Exercise inputs:
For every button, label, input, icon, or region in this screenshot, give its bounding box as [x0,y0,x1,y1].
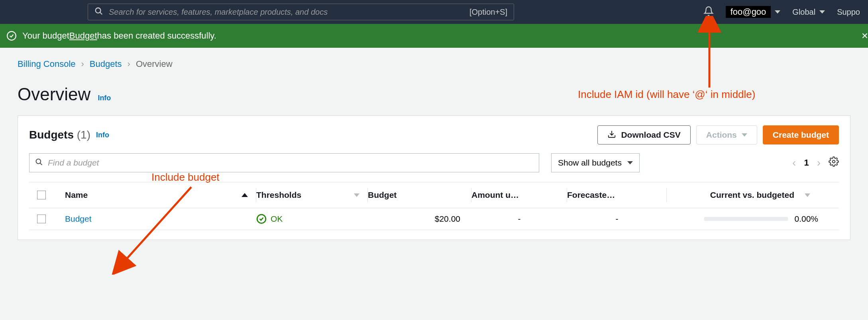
search-icon [94,7,103,18]
cell-amount: - [471,214,567,224]
pagination: ‹ 1 › [792,156,839,169]
progress-bar [704,217,788,221]
download-csv-button[interactable]: Download CSV [597,125,690,144]
settings-icon[interactable] [829,156,839,169]
find-placeholder: Find a budget [48,158,99,168]
table-row: Budget OK $20.00 - - 0.00% [29,208,839,230]
th-budget[interactable]: Budget [368,188,471,202]
th-thresholds[interactable]: Thresholds [256,188,368,202]
svg-point-4 [36,159,41,164]
panel-actions: Download CSV Actions Create budget [597,125,839,144]
panel-count: (1) [77,129,90,141]
download-icon [607,130,616,140]
page-info-link[interactable]: Info [98,94,111,102]
search-shortcut: [Option+S] [469,8,507,17]
th-checkbox [29,188,65,202]
banner-close-icon[interactable]: × [862,29,868,42]
chevron-down-icon [819,10,825,14]
cell-budget: $20.00 [368,214,471,224]
next-page-icon[interactable]: › [817,156,821,169]
top-nav: Search for services, features, marketpla… [0,0,868,24]
topnav-right: foo@goo Global Suppo [703,6,860,18]
table-header: Name Thresholds Budget Amount u… Forecas… [29,182,839,208]
banner-budget-link[interactable]: Budget [69,31,97,41]
th-name[interactable]: Name [65,188,256,202]
svg-line-5 [40,163,42,165]
search-placeholder: Search for services, features, marketpla… [109,8,469,17]
svg-point-2 [7,31,16,40]
support-menu[interactable]: Suppo [837,8,860,17]
success-check-icon [6,31,17,41]
breadcrumb-sep: › [128,59,130,69]
filter-select[interactable]: Show all budgets [551,153,640,172]
page-title: Overview [18,84,90,104]
budgets-table: Name Thresholds Budget Amount u… Forecas… [29,182,839,230]
global-search[interactable]: Search for services, features, marketpla… [88,4,514,20]
th-current[interactable]: Current vs. budgeted [667,188,818,202]
panel-title: Budgets (1) [29,129,90,141]
support-label: Suppo [837,8,860,17]
row-checkbox[interactable] [37,215,46,223]
cell-checkbox [29,215,65,223]
svg-point-6 [833,160,835,163]
sort-icon [354,193,359,197]
region-label: Global [792,8,815,17]
breadcrumb: Billing Console › Budgets › Overview [0,48,868,69]
svg-line-1 [100,12,102,14]
th-forecast[interactable]: Forecaste… [567,188,667,202]
cell-current: 0.00% [667,214,818,224]
cell-status: OK [256,214,368,224]
sort-asc-icon [242,193,248,197]
banner-text-suffix: has been created successfully. [97,31,216,41]
chevron-down-icon [627,161,633,164]
breadcrumb-budgets[interactable]: Budgets [90,59,122,69]
current-pct: 0.00% [794,214,818,224]
sort-icon [805,193,810,197]
filter-row: Find a budget Show all budgets ‹ 1 › [29,153,839,172]
page-header: Overview Info [0,69,868,115]
search-icon [35,158,43,168]
account-menu[interactable]: foo@goo [726,6,781,18]
chevron-down-icon [742,133,747,137]
select-all-checkbox[interactable] [37,191,46,199]
region-menu[interactable]: Global [792,8,825,17]
find-budget-input[interactable]: Find a budget [29,153,539,172]
budgets-panel: Budgets (1) Info Download CSV Actions Cr… [18,115,850,240]
actions-button[interactable]: Actions [696,125,757,144]
budget-name-link[interactable]: Budget [65,214,256,224]
user-id: foo@goo [726,6,771,18]
breadcrumb-sep: › [81,59,84,69]
page-number: 1 [804,158,809,168]
prev-page-icon[interactable]: ‹ [792,156,796,169]
th-amount[interactable]: Amount u… [471,188,567,202]
svg-point-0 [96,8,101,13]
breadcrumb-billing[interactable]: Billing Console [18,59,76,69]
breadcrumb-current: Overview [136,59,173,69]
panel-info-link[interactable]: Info [96,131,109,139]
chevron-down-icon [775,10,780,14]
panel-header: Budgets (1) Info Download CSV Actions Cr… [29,125,839,144]
banner-text-prefix: Your budget [22,31,69,41]
create-budget-button[interactable]: Create budget [763,125,839,144]
success-banner: Your budget Budget has been created succ… [0,24,868,48]
notifications-icon[interactable] [703,6,714,18]
cell-forecast: - [567,214,667,224]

Task statement:
From the first line to the last, repeat the data above exactly and leave the pictures out.

Task answer:
For every button, label, input, icon, or region in this screenshot, give its bounding box as [x0,y0,x1,y1].
search-icon [94,7,103,18]
cell-amount: - [471,214,567,224]
pagination: ‹ 1 › [792,156,839,169]
progress-bar [704,217,788,221]
download-csv-button[interactable]: Download CSV [597,125,690,144]
settings-icon[interactable] [829,156,839,169]
find-placeholder: Find a budget [48,158,99,168]
table-row: Budget OK $20.00 - - 0.00% [29,208,839,230]
th-budget[interactable]: Budget [368,188,471,202]
th-thresholds[interactable]: Thresholds [256,188,368,202]
svg-point-4 [36,159,41,164]
panel-actions: Download CSV Actions Create budget [597,125,839,144]
panel-count: (1) [77,129,90,141]
download-icon [607,130,616,140]
page-info-link[interactable]: Info [98,94,111,102]
search-shortcut: [Option+S] [469,8,507,17]
th-checkbox [29,188,65,202]
banner-close-icon[interactable]: × [862,29,868,42]
chevron-down-icon [819,10,825,14]
cell-budget: $20.00 [368,214,471,224]
next-page-icon[interactable]: › [817,156,821,169]
top-nav: Search for services, features, marketpla… [0,0,868,24]
topnav-right: foo@goo Global Suppo [703,6,860,18]
table-header: Name Thresholds Budget Amount u… Forecas… [29,182,839,208]
banner-budget-link[interactable]: Budget [69,31,97,41]
th-name[interactable]: Name [65,188,256,202]
svg-line-5 [40,163,42,165]
search-placeholder: Search for services, features, marketpla… [109,8,469,17]
svg-point-2 [7,31,16,40]
support-menu[interactable]: Suppo [837,8,860,17]
success-check-icon [6,31,17,41]
breadcrumb-sep: › [128,59,130,69]
filter-select[interactable]: Show all budgets [551,153,640,172]
page-title: Overview [18,84,90,104]
budgets-table: Name Thresholds Budget Amount u… Forecas… [29,182,839,230]
global-search[interactable]: Search for services, features, marketpla… [88,4,514,20]
th-current[interactable]: Current vs. budgeted [667,188,818,202]
panel-title: Budgets (1) [29,129,90,141]
support-label: Suppo [837,8,860,17]
row-checkbox[interactable] [37,215,46,223]
cell-checkbox [29,215,65,223]
svg-point-6 [833,160,835,163]
sort-icon [354,193,359,197]
region-label: Global [792,8,815,17]
breadcrumb: Billing Console › Budgets › Overview [0,48,868,69]
svg-line-1 [100,12,102,14]
th-forecast[interactable]: Forecaste… [567,188,667,202]
cell-current: 0.00% [667,214,818,224]
cell-status: OK [256,214,368,224]
sort-asc-icon [242,193,248,197]
banner-text-suffix: has been created successfully. [97,31,216,41]
chevron-down-icon [627,161,633,164]
breadcrumb-budgets[interactable]: Budgets [90,59,122,69]
current-pct: 0.00% [794,214,818,224]
sort-icon [805,193,810,197]
filter-row: Find a budget Show all budgets ‹ 1 › [29,153,839,172]
page-header: Overview Info [0,69,868,115]
search-icon [35,158,43,168]
account-menu[interactable]: foo@goo [726,6,781,18]
chevron-down-icon [742,133,747,137]
select-all-checkbox[interactable] [37,191,46,199]
region-menu[interactable]: Global [792,8,825,17]
find-budget-input[interactable]: Find a budget [29,153,539,172]
budgets-panel: Budgets (1) Info Download CSV Actions Cr… [18,115,850,240]
actions-button[interactable]: Actions [696,125,757,144]
budget-name-link[interactable]: Budget [65,214,256,224]
user-id: foo@goo [726,6,771,18]
breadcrumb-sep: › [81,59,84,69]
page-number: 1 [804,158,809,168]
prev-page-icon[interactable]: ‹ [792,156,796,169]
th-amount[interactable]: Amount u… [471,188,567,202]
svg-point-0 [96,8,101,13]
breadcrumb-billing[interactable]: Billing Console [18,59,76,69]
breadcrumb-current: Overview [136,59,173,69]
panel-info-link[interactable]: Info [96,131,109,139]
chevron-down-icon [775,10,780,14]
panel-header: Budgets (1) Info Download CSV Actions Cr… [29,125,839,144]
banner-text-prefix: Your budget [22,31,69,41]
create-budget-button[interactable]: Create budget [763,125,839,144]
success-banner: Your budget Budget has been created succ… [0,24,868,48]
notifications-icon[interactable] [703,6,714,18]
cell-forecast: - [567,214,667,224]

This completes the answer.